La vérité est que cette union, qui prenait pour son motif la réformation de l'Etat, pouvait avoir fort naturellement celui de l'intérêt particulier des officiers; parce que l'un des édits dont il s'agissait portait un retranchement considérable de leurs gages; et la Cour, qui se trouva étonnée et embarrassée au dernier point de l'arrêt d'union, affecta de lui donner autant qu'elle put cette couleur, pour la décréditer dans l'esprit des peuples.

La reine ayant fait dire au Parlement par les gens du roi, que comme cette union n'était faite que pour l'intérêt particulier des compagnies, et non pas pour la réformation de l'Etat, comme on le lui avait voulu d'abord faire croire, elle n'y trouvait rien à dire, parce qu'il est toujours permis à tout le monde de représenter au roi ses intérêts, et qu'il n'est jamais permis à personne de s'ingérer du gouvernement de l'Etat. Le Parlement ne donna point dans ce panneau; et parce qu'il était aigri par l'enlèvement de Turcan et d'Argouges, conseillers au grand conseil, que la Cour fit prendre la nuit de l'avant-veille de la Pentecôte, et par celui de Lotin, Dreux et Guérin que l'on arrêta aussi incontinent après, il ne songea qu'à justifier et à soutenir son arrêt d'union par des exemples.

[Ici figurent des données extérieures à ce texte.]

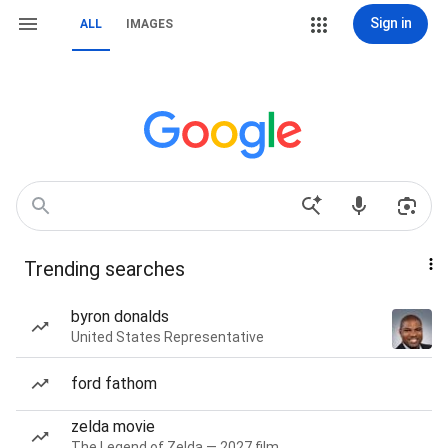
Sign in
ALL
IMAGES
Trending searches
byron donalds
United States Representative
ford fathom
zelda movie
The Legend of Zelda — 2027 film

Le président de Novion (1) en trouva dans les registres, et l'on était sur le point de délibérer sur l'exécution, quand Le Plessis-Guénegaut (2), secrétaire d'Etat, entra dans le parquet, et mit entre les mains des gens du roi, un arrêt du conseil d'en haut, qui portait en termes même injurieux, cassation de celui d'union des quatre compagnies. Le Parlement ayant délibéré ne répondit rien à cet arrêt du conseil que par un avis donné solennellement aux députés des trois autres compagnies, de se trouver le lendemain à deux heures de relevée dans la salle de Saint-Louis.

La Cour, outrée de ce procédé, s'avisa de l'expédient du monde le plus bas et le plus ridicule, qui fut d'avoir

(1) Nicolas Pothier, sieur de Novion, président à mortier, et puis premier président. (2) Henri de Guénegaut, mort en 1676.